Exercise data:
----------------------------------------

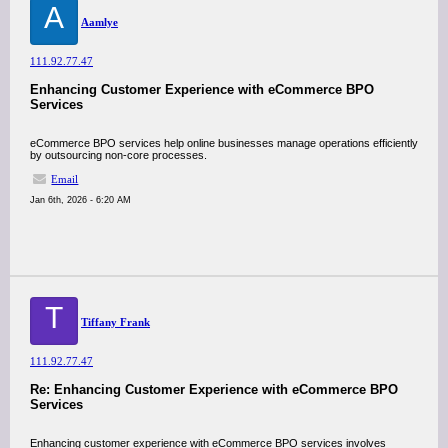
A
Aamlye
111.92.77.47
Enhancing Customer Experience with eCommerce BPO
Services
eCommerce BPO services help online businesses manage operations efficiently
by outsourcing non-core processes.
Email
Jan 6th, 2026 - 6:20 AM
T
Tiffany Frank
111.92.77.47
Re: Enhancing Customer Experience with eCommerce BPO
Services
Enhancing customer experience with eCommerce BPO services involves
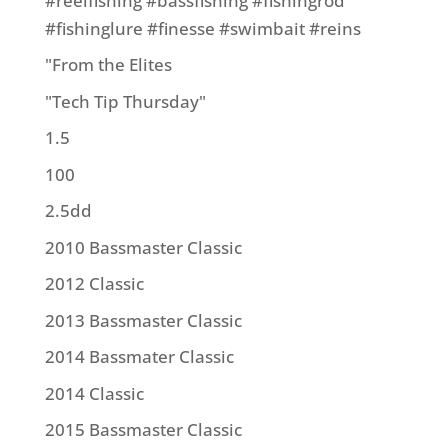
#reelfishing #bassfishing #fishingrod
#fishinglure #finesse #swimbait #reins
"From the Elites
"Tech Tip Thursday"
1.5
100
2.5dd
2010 Bassmaster Classic
2012 Classic
2013 Bassmaster Classic
2014 Bassmater Classic
2014 Classic
2015 Bassmaster Classic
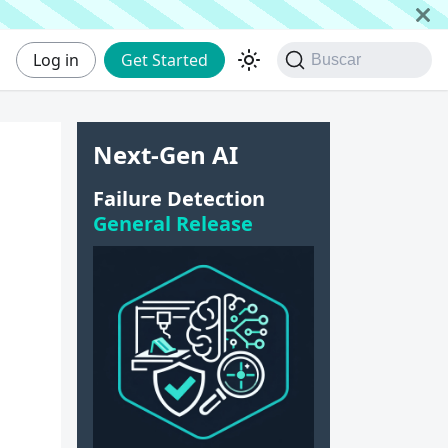
Log in
Get Started
Buscar
Next-Gen AI
Failure Detection
General Release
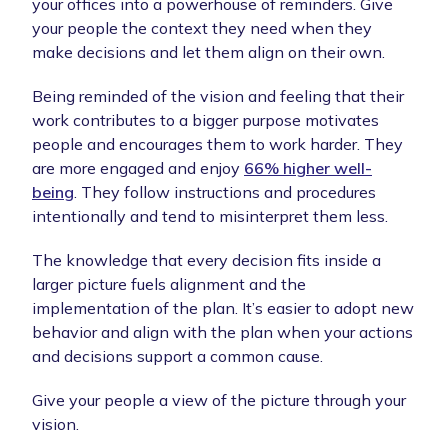
your offices into a powerhouse of reminders. Give
your people the context they need when they
make decisions and let them align on their own.
Being reminded of the vision and feeling that their
work contributes to a bigger purpose motivates
people and encourages them to work harder. They
are more engaged and enjoy
66% higher well-
being
. They follow instructions and procedures
intentionally and tend to misinterpret them less.
The knowledge that every decision fits inside a
larger picture fuels alignment and the
implementation of the plan. It’s easier to adopt new
behavior and align with the plan when your actions
and decisions support a common cause.
Give your people a view of the picture through your
vision.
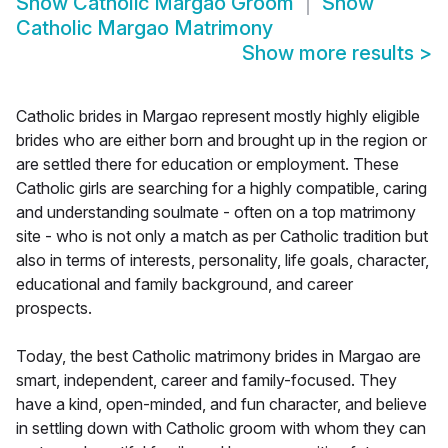
Show
Catholic Margao Groom
Show
Catholic Margao Matrimony
Show more results
>
Catholic brides in Margao represent mostly highly eligible
brides who are either born and brought up in the region or
are settled there for education or employment. These
Catholic girls are searching for a highly compatible, caring
and understanding soulmate - often on a top matrimony
site - who is not only a match as per Catholic tradition but
also in terms of interests, personality, life goals, character,
educational and family background, and career
prospects.
Today, the best Catholic matrimony brides in Margao are
smart, independent, career and family-focused. They
have a kind, open-minded, and fun character, and believe
in settling down with Catholic groom with whom they can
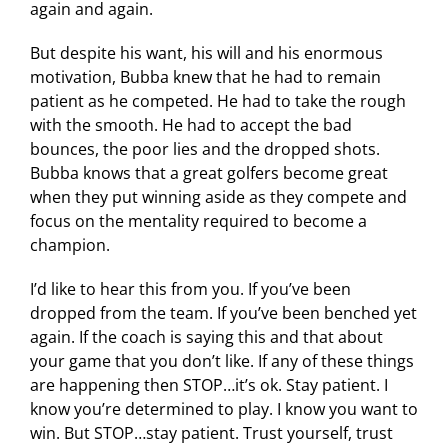
again and again.
But despite his want, his will and his enormous
motivation, Bubba knew that he had to remain
patient as he competed. He had to take the rough
with the smooth. He had to accept the bad
bounces, the poor lies and the dropped shots.
Bubba knows that a great golfers become great
when they put winning aside as they compete and
focus on the mentality required to become a
champion.
I’d like to hear this from you. If you’ve been
dropped from the team. If you’ve been benched yet
again. If the coach is saying this and that about
your game that you don’t like. If any of these things
are happening then STOP…it’s ok. Stay patient. I
know you’re determined to play. I know you want to
win. But STOP…stay patient. Trust yourself, trust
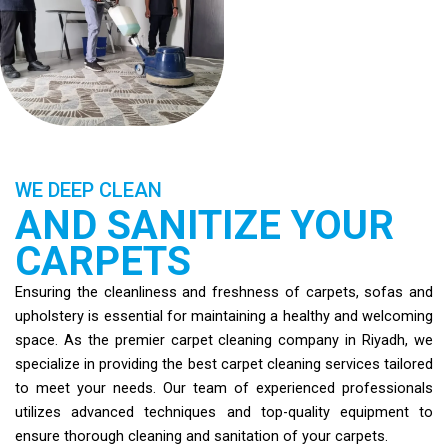
WE DEEP CLEAN
AND SANITIZE YOUR
CARPETS
Ensuring the cleanliness and freshness of carpets, sofas and
upholstery is essential for maintaining a healthy and welcoming
space. As the premier carpet cleaning company in Riyadh, we
specialize in providing the best carpet cleaning services tailored
to meet your needs. Our team of experienced professionals
utilizes advanced techniques and top-quality equipment to
ensure thorough cleaning and sanitation of your carpets.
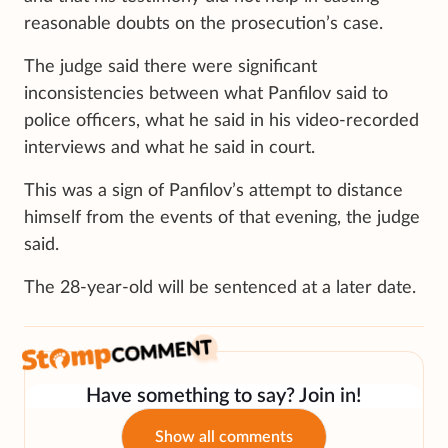
reasonable doubts on the prosecution’s case.
The judge said there were significant
inconsistencies between what Panfilov said to
police officers, what he said in his video-recorded
interviews and what he said in court.
This was a sign of Panfilov’s attempt to distance
himself from the events of that evening, the judge
said.
The 28-year-old will be sentenced at a later date.
Have something to say? Join in!
Show all comments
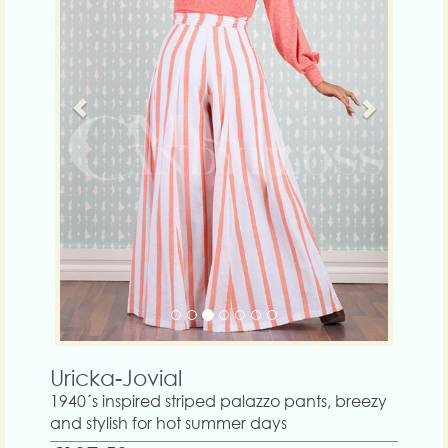
Uricka-Jovial
1940´s inspired striped palazzo pants, breezy
and stylish for hot summer days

----------------------------------------

The task: The pictures in the listing above are to be dropped, and everything else reproduced exactly.

Answer below:
A
Aamlye
111.92.77.47
Enhancing Customer Experience with eCommerce BPO
Services
eCommerce BPO services help online businesses manage operations efficiently
by outsourcing non-core processes.
Email
Jan 6th, 2026 - 6:20 AM
T
Tiffany Frank
111.92.77.47
Re: Enhancing Customer Experience with eCommerce BPO
Services
Enhancing customer experience with eCommerce BPO services involves
#reelfishing #bassfishing #fishingrod
#fishinglure #finesse #swimbait #reins
"From the Elites
"Tech Tip Thursday"
1.5
100
2.5dd
2010 Bassmaster Classic
2012 Classic
2013 Bassmaster Classic
2014 Bassmater Classic
2014 Classic
2015 Bassmaster Classic
Log in
Get Started
Buscar
Next-Gen AI
Failure Detection
General Release
your offices into a powerhouse of reminders. Give
your people the context they need when they
make decisions and let them align on their own.
Being reminded of the vision and feeling that their
work contributes to a bigger purpose motivates
people and encourages them to work harder. They
are more engaged and enjoy
66% higher well-
being
. They follow instructions and procedures
intentionally and tend to misinterpret them less.
The knowledge that every decision fits inside a
larger picture fuels alignment and the
implementation of the plan. It’s easier to adopt new
behavior and align with the plan when your actions
and decisions support a common cause.
Give your people a view of the picture through your
vision.
Show
Catholic Margao Groom
Show
Catholic Margao Matrimony
Show more results
>
Catholic brides in Margao represent mostly highly eligible
brides who are either born and brought up in the region or
are settled there for education or employment. These
Catholic girls are searching for a highly compatible, caring
and understanding soulmate - often on a top matrimony
site - who is not only a match as per Catholic tradition but
also in terms of interests, personality, life goals, character,
educational and family background, and career
prospects.
Today, the best Catholic matrimony brides in Margao are
smart, independent, career and family-focused. They
have a kind, open-minded, and fun character, and believe
in settling down with Catholic groom with whom they can
again and again.
But despite his want, his will and his enormous
motivation, Bubba knew that he had to remain
patient as he competed. He had to take the rough
with the smooth. He had to accept the bad
bounces, the poor lies and the dropped shots.
Bubba knows that a great golfers become great
when they put winning aside as they compete and
focus on the mentality required to become a
champion.
I’d like to hear this from you. If you’ve been
dropped from the team. If you’ve been benched yet
again. If the coach is saying this and that about
your game that you don’t like. If any of these things
are happening then STOP…it’s ok. Stay patient. I
know you’re determined to play. I know you want to
win. But STOP…stay patient. Trust yourself, trust
WE DEEP CLEAN
AND SANITIZE YOUR
CARPETS
Ensuring the cleanliness and freshness of carpets, sofas and
upholstery is essential for maintaining a healthy and welcoming
space. As the premier carpet cleaning company in Riyadh, we
specialize in providing the best carpet cleaning services tailored
to meet your needs. Our team of experienced professionals
utilizes advanced techniques and top-quality equipment to
ensure thorough cleaning and sanitation of your carpets.
reasonable doubts on the prosecution’s case.
The judge said there were significant
inconsistencies between what Panfilov said to
police officers, what he said in his video-recorded
interviews and what he said in court.
This was a sign of Panfilov’s attempt to distance
himself from the events of that evening, the judge
said.
The 28-year-old will be sentenced at a later date.
Have something to say? Join in!
Show all comments
Uricka-Jovial
1940´s inspired striped palazzo pants, breezy
and stylish for hot summer days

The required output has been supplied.